Ch. 1 : Begin

14.1K 1.3K 473
                                    

"Ku harap kali ini...
Dunia berpihak padaku,
Memberiku sebuah keajaiban yang mampu mengubah hidupku.

Walau hanya sesaat..."

.
.
.

February, 2018

Ji Eun's POV

Suara lonceng kelulusan, sinar mentari yang memasuki jendela, suara ricuh dari para siswa.

Di dalam sini, di aula besar. Terdengar suara gema tepuk tangan penonton yang sedang menyaksikan pentas seni dari para peserta kelulusan.

Semua wali murid datang mengunjungi sekolah, menyaksikan putra putri kesayangan mereka mendapat penghargaan.

Mereka memberikan bunga, pelukan, dan usapan kebanggaan pada puncak kepala putra putrinya.

Namun hal ini tidak berlaku padaku. Aku justru hanya duduk menyaksikan pentas seni teman seangkatanku.

Sendirian...

Ah.. tidak.

Aku ditemani bunga yang baru saja diberikan oleh wali kelasku, karena aku berhasil mendapat peringkat ke dua.

Ku usap kelopak bunga berwarna warni ditanganku dengan lembut.

Berharap orang tuaku datang menemuiku dan memberiku pelukan hangat seperti yang teman-temanku rasakan. Mendapatkan pujian, berfoto bersama, ah.. Dan jangan lupakan senyum kebahagiaan mereka.

Tapi kurasa, itu hanya sebuah ekspektasiku saja. Memikirkan hal ini rasanya tidak akan ada habisnya.

"Ji Eun-ah."

Seseorang memegang pundakku.

Aku menoleh. Dapat ku lihat seorang gadis berambut sebahu yang kini sedang tersenyum kearahku.

Aku menatapnya heran. "Seul Bi-ya, kapan kau datang?"

Dia tersenyum jahil kearahku. "Sejak kau mengelus mesra bunga itu."

Aku mendengus mendengarnya.

"Ya. Kemana hilangnya Ji Eun yang selalu berisik itu? Memang kau sedang memikirkan apa, eoh?"

Aku menatapnya sambil tersenyum simpul. "Eum, eopseo." (Tidak ada)

Ia mengalihkan pandangannya dariku. Diperhatikannya teman-temanku yang sedang berfoto bersama orang tuanya.

Dapat ku lihat ekspresi sedih darinya. Tatapannya terlihat teduh namun terkesan sedih, aku yakin ada sesuatu yang ia pikirkan.

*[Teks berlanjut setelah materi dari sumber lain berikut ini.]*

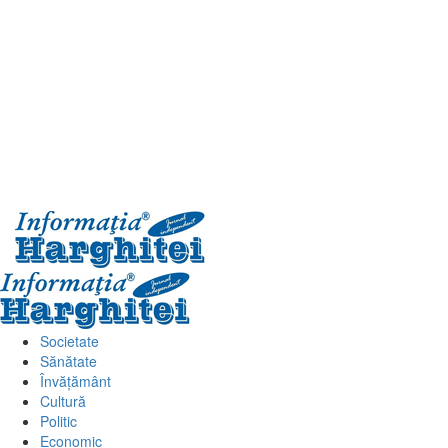
Primary
Menu
Societate
Sănătate
Învățământ
Cultură
Politic
Economic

"Aku tahu kau pasti sedang memikirkan orang tuamu, kan?" tebaknya.

Ia tiba-tiba menoleh ke arahku, membuatku sedikit terkejut. "Kau berharap mereka akan datang?"

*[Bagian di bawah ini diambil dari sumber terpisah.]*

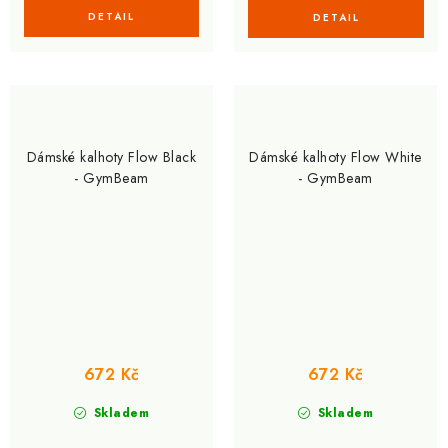
Dámské kalhoty Flow Black
Dámské kalhoty Flow White
- GymBeam
- GymBeam
672 Kč
672 Kč
Skladem
Skladem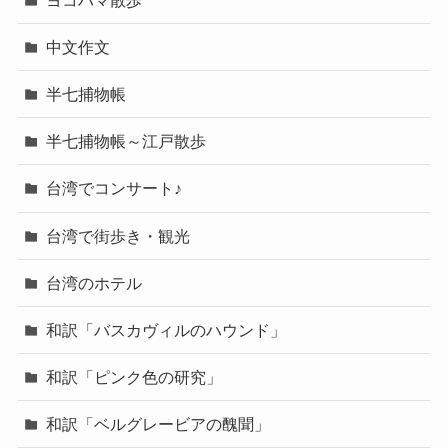
中文作文
半七捕物帳
半七捕物帳～江戸散歩
台湾でコンサート♪
台湾で街歩き・観光
台湾のホテル
和訳「バスカヴィルのハウンド」
和訳「ピンク色の研究」
和訳「ベルグレービアの醜聞」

Aku langsung menunduk, mengalihkan tatapanku darinya. Tanpa sedikitpun berniat menjawab pertanyaannya.

Beberapa detik kemudian ia menyentuh pundakku. "Ayo kita pulang."

Kurasa ia menyadari perubahan dariku. Ia mengalihkan pembicaraan.

"Bagaimana dengan ayahmu? Kau mau meninggalkannya?"

"Tidak." Ia menarikku untuk berdiri. "Ia baru saja pergi, kembali ke kantornya."

Kini aku mengerti alasan dari ekspresi wajahnya tadi.